Song
- Published: 1919
- Genre: Fight song
- Composer: Phyllis Sayles
- Lyricist: Zella Melcher

= The Fight Song (Washington State University) =

"The Fight Song" is the fight song of the Washington State University (WSU) in Pullman, Washington. The music to the tune was composed in 1919 by WSU student Phyllis Sayles with fellow student Zella Melcher penning the lyrics. Sayles, who had transferred to WSU from Northwestern University two years before composing "The Fight Song", is also responsible for arranging the 1917 edition of the Northwestern University Songbook.

A non-scientific, 1997 survey undertaken by the Spokesman-Review found few students, employees, and supporters of WSU knew the lyrics to the song, noting that "when it comes to the acid test of Cougar spirit – the ability to sing the fight song on a moment's notice – almost everyone flunks." Nonetheless, the 1985 film Volunteers features a lyrically correct rendition of "The Fight Song" by John Candy, whose character, Tommy Tuttle, is an alumnus of the university. In the plotline of that film, "The Fight Song" is subsequently adopted by a group of Thai communist partisans as a battle cry.

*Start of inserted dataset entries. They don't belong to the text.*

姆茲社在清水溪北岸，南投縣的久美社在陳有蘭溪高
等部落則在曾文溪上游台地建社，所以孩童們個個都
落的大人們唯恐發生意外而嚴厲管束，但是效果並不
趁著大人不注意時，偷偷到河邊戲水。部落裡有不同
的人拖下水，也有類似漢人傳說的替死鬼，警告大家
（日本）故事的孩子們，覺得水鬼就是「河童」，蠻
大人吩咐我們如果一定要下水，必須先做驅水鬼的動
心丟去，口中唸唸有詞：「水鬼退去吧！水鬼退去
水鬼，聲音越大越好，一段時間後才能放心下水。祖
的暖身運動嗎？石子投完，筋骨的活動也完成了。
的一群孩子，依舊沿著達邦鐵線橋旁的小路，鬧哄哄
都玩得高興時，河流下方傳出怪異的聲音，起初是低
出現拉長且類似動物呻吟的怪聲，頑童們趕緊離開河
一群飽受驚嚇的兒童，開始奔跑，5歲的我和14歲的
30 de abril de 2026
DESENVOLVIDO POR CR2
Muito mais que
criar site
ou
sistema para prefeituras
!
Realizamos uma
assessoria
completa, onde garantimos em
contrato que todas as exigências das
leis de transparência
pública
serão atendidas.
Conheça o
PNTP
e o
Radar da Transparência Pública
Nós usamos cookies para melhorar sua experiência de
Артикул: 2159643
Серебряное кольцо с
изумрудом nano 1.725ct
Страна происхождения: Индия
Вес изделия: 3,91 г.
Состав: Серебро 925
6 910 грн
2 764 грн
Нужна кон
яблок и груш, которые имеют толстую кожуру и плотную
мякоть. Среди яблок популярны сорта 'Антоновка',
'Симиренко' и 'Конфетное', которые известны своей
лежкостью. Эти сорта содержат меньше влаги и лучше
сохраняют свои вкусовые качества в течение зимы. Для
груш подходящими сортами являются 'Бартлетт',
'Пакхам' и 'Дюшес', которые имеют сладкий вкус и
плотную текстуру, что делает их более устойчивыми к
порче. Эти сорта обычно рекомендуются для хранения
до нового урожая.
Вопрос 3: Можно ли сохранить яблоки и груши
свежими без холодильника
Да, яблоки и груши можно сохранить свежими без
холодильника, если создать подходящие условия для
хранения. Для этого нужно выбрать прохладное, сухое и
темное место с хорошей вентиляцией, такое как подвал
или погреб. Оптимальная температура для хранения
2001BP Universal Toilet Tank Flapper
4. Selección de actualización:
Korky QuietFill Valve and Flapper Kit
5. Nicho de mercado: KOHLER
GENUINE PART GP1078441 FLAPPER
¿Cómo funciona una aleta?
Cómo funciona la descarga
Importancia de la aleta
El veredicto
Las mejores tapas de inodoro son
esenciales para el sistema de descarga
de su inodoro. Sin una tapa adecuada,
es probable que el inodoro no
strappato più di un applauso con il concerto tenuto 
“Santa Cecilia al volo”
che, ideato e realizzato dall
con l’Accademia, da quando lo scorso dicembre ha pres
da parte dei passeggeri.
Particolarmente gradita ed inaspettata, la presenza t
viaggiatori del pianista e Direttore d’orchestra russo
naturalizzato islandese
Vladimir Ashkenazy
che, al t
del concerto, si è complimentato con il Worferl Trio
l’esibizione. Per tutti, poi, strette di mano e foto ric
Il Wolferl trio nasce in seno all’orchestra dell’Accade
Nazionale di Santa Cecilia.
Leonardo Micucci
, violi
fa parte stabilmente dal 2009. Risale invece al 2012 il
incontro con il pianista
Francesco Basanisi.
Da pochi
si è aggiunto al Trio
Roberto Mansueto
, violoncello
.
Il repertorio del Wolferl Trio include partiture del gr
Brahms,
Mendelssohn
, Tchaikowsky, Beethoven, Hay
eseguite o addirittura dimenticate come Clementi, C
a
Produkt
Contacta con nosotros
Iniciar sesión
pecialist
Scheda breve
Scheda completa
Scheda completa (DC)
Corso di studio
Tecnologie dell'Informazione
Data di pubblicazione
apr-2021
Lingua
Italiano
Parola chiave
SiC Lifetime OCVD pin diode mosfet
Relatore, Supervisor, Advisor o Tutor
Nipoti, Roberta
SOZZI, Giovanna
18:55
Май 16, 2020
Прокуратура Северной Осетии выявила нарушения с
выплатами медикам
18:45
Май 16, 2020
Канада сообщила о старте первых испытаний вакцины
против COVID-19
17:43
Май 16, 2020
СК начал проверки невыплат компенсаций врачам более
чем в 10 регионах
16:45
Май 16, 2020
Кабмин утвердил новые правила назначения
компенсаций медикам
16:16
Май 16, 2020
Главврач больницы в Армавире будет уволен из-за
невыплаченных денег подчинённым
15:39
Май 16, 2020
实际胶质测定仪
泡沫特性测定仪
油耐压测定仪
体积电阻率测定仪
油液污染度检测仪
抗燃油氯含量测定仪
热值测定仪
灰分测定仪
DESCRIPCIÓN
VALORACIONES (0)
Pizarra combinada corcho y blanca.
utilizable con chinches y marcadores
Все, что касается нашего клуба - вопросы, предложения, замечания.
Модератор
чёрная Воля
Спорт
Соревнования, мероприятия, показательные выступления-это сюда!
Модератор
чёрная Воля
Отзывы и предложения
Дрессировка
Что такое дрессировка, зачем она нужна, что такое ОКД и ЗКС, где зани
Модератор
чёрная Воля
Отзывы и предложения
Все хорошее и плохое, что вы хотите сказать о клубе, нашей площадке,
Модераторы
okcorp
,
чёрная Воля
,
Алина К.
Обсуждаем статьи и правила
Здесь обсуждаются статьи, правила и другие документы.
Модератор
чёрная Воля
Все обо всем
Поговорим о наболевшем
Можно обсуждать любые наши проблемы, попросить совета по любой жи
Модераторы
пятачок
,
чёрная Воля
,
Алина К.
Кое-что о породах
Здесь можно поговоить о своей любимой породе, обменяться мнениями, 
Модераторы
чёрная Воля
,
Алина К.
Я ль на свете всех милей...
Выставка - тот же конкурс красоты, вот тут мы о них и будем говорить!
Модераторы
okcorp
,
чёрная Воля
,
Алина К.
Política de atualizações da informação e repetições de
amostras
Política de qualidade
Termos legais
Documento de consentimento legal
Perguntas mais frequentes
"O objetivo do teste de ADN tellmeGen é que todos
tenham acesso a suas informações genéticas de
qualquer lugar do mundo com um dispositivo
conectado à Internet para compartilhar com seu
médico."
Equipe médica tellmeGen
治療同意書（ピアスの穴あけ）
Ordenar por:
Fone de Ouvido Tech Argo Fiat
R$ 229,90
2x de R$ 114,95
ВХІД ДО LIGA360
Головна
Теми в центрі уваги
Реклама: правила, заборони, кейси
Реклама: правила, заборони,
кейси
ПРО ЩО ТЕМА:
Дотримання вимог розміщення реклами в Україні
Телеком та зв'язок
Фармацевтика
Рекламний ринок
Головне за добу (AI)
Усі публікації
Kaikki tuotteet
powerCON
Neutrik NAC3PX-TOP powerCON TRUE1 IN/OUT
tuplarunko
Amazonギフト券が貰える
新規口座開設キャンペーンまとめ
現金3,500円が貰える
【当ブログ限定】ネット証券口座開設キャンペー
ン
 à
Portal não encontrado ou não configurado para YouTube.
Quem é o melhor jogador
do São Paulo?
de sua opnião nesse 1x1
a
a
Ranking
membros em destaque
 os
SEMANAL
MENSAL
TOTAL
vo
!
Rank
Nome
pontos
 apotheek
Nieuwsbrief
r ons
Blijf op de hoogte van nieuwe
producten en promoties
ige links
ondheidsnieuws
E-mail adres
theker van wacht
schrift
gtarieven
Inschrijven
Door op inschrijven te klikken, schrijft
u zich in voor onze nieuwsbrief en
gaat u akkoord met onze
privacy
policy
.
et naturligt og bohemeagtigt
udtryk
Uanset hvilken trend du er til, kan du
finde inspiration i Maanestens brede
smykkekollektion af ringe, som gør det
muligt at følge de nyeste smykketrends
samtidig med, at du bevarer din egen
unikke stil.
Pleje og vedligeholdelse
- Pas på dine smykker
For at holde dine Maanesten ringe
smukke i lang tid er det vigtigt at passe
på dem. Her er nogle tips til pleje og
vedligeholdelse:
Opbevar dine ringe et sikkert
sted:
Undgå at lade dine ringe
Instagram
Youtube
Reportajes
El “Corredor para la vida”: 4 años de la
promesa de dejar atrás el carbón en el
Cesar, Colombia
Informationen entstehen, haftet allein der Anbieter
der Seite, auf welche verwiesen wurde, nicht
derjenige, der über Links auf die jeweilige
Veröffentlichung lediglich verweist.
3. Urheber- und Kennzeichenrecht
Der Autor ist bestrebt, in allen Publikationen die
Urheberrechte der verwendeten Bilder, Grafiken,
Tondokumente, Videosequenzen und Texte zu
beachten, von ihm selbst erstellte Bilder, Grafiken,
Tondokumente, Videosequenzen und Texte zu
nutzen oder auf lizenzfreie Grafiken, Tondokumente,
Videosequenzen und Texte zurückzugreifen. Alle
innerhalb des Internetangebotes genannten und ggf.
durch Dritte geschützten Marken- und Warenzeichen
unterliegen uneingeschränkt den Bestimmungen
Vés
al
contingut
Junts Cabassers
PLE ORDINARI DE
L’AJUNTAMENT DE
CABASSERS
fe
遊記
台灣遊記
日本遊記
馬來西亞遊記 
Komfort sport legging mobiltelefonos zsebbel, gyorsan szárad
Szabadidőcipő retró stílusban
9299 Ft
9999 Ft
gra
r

In 2013, new uniforms for the Washington State Cougars men's basketball team were debuted which featured the lyrics to "The Fight Song" on the backs of both home and away jerseys.

Some supporters of Washington State University's athletic teams have been known to construct banjos out of used tins of Cougar Gold (a cheddar cheese produced by the Washington State University Creamery) which they then use to perform "The Fight Song." These instruments are colloquially known as "canjos."